- _EXERCISE INSTRUCTIONS_: The response should consist solely of the lines running from the line with "唇でPR。新宿駅にリアルゴール" to the end of the data, retyped exactly.

[Stored data entries]
▼

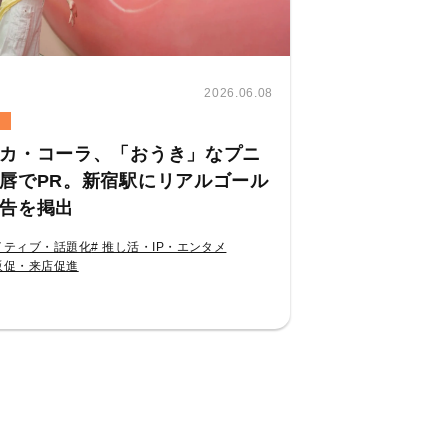
2026.06.08
カ・コーラ、「おうき」なプニ
唇でPR。新宿駅にリアルゴール
告を掲出
イティブ・話題化
# 推し活・IP・エンタメ
販促・来店促進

▲

- _RESPONSE BOX_:
唇でPR。新宿駅にリアルゴール
告を掲出
イティブ・話題化
# 推し活・IP・エンタメ
販促・来店促進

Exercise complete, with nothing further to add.